While the findings were consistent across diverse datasets, the researchers acknowledged some limitations. All the data came from self-report questionnaires, which may not fully capture how people behave in real-life situations.

“The findings are based on self-report measures,” Berthold noted. “We, therefore, cannot be 100% sure the pattern would be found in people’s behavioral responses. It would be interesting to tackle this limitation and study people’s behavioral responses (like seating distances) or maybe their implicit attitudes with a priming study.”

Despite these caveats, the study provides robust evidence that the commonly observed gender difference in disgust sensitivity is not fixed.

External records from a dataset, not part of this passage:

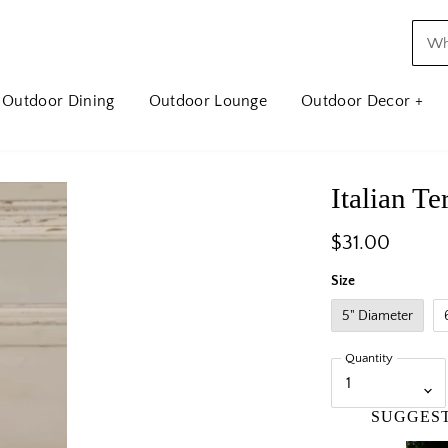
Outdoor Dining
Outdoor Lounge
Outdoor Decor +
Italian T
$31.00
Size
5" Diameter
Quantity
SUGGES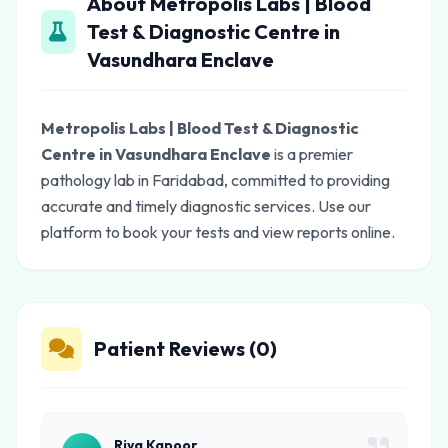
About Metropolis Labs | Blood
Test & Diagnostic Centre in
Vasundhara Enclave
Metropolis Labs | Blood Test & Diagnostic
Centre in Vasundhara Enclave
is a premier
pathology lab in Faridabad, committed to providing
accurate and timely diagnostic services. Use our
platform to book your tests and view reports online.
Patient Reviews (0)
Riya Kapoor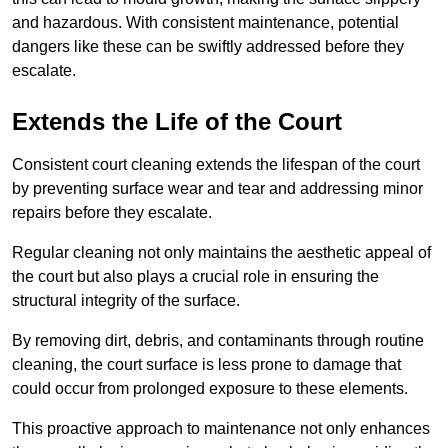
and hazardous. With consistent maintenance, potential
dangers like these can be swiftly addressed before they
escalate.
Extends the Life of the Court
Consistent court cleaning extends the lifespan of the court
by preventing surface wear and tear and addressing minor
repairs before they escalate.
Regular cleaning not only maintains the aesthetic appeal of
the court but also plays a crucial role in ensuring the
structural integrity of the surface.
By removing dirt, debris, and contaminants through routine
cleaning, the court surface is less prone to damage that
could occur from prolonged exposure to these elements.
This proactive approach to maintenance not only enhances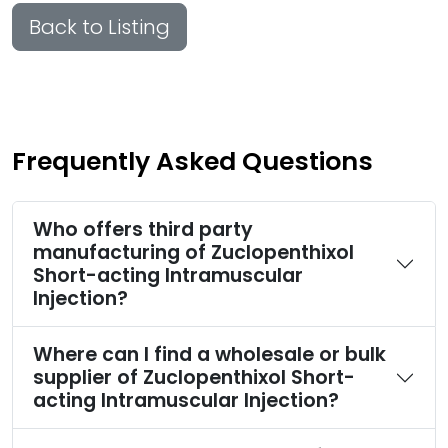
Back to Listing
Frequently Asked Questions
Who offers third party
manufacturing of Zuclopenthixol
Short-acting Intramuscular
Injection?
Where can I find a wholesale or bulk
supplier of Zuclopenthixol Short-
acting Intramuscular Injection?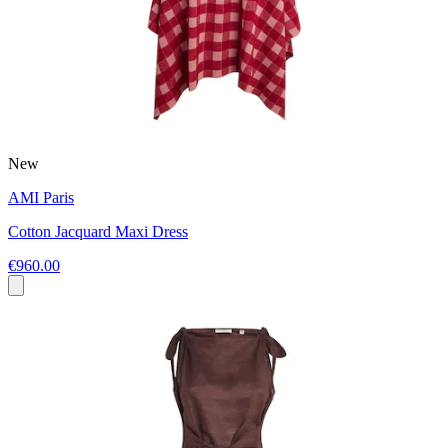
New
AMI Paris
Cotton Jacquard Maxi Dress
€960.00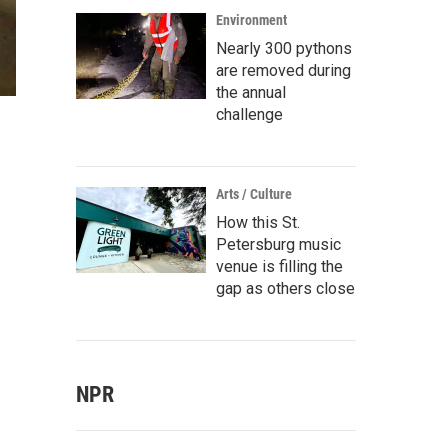
Environment
Nearly 300 pythons
are removed during
the annual
challenge
m
Arts / Culture
How this St.
Petersburg music
venue is filling the
gap as others close
NPR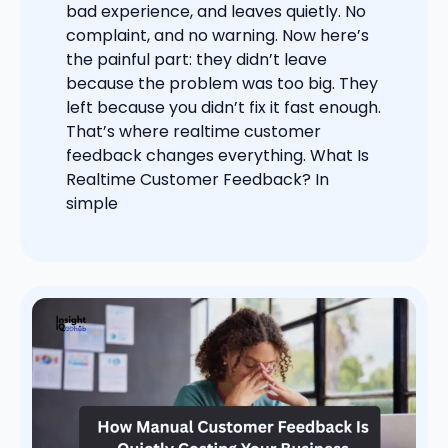
bad experience, and leaves quietly. No
complaint, and no warning. Now here’s
the painful part: they didn’t leave
because the problem was too big. They
left because you didn’t fix it fast enough.
That’s where realtime customer
feedback changes everything. What Is
Realtime Customer Feedback? In
simple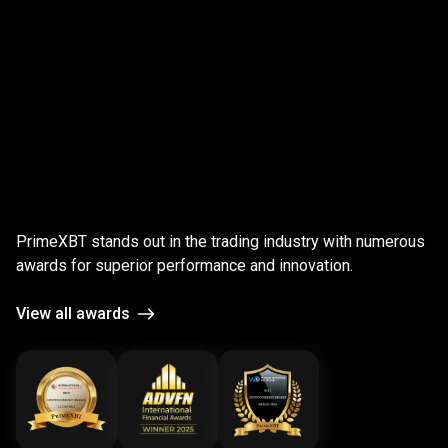
;
Award-
winning
Award-winning
platform
PrimeXBT stands out in the trading industry with numerous
platform
awards for superior performance and innovation.
View all awards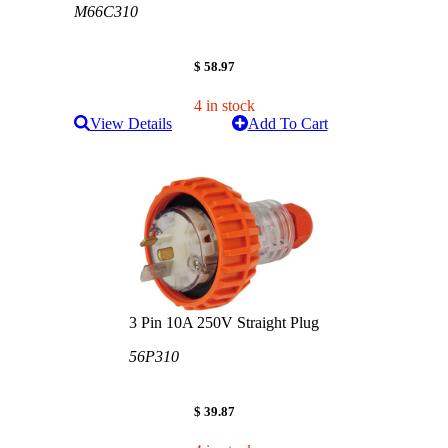
M66C310
$ 58.97
4 in stock
View Details
Add To Cart
3 Pin 10A 250V Straight Plug
56P310
$ 39.87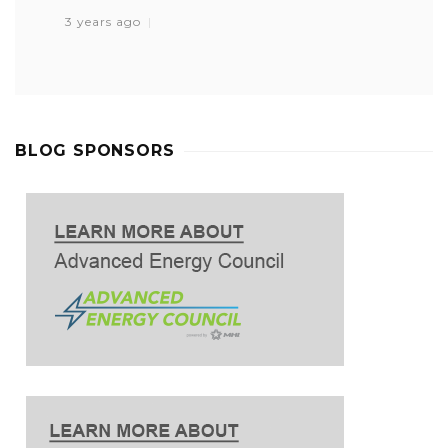
3 years ago
BLOG SPONSORS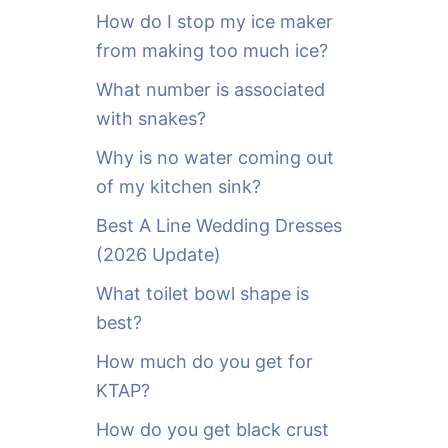
o
How do I stop my ice maker
r
from making too much ice?
:
What number is associated
with snakes?
Why is no water coming out
of my kitchen sink?
Best A Line Wedding Dresses
(2026 Update)
What toilet bowl shape is
best?
How much do you get for
KTAP?
How do you get black crust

Instead, it shifts across the lifespan in a way that aligns with both evolutionary theory and broader patterns of health vulnerability.

The authors also note that sharing and reanalyzing large public datasets—something increasingly encouraged in psychological science—can be a powerful way to test new hypotheses.

“I want to encourage researchers to look at datasets of other researchers (hopefully finding similar results),” Berthold said. “That would be good for two reasons: a) in case of similar findings that could be a further (kind of external) validation of the hypothesis and b) if we share our datasets more often it might help regarding open science and integrity of research practices.”

The study, “Not so different anymore? Women’s and men’s disgust sensitivity becomes similar with increasing age,” was authored by Anne Berthold, Angela Bearth, Jeanine Ammann, and Michael Siegrist.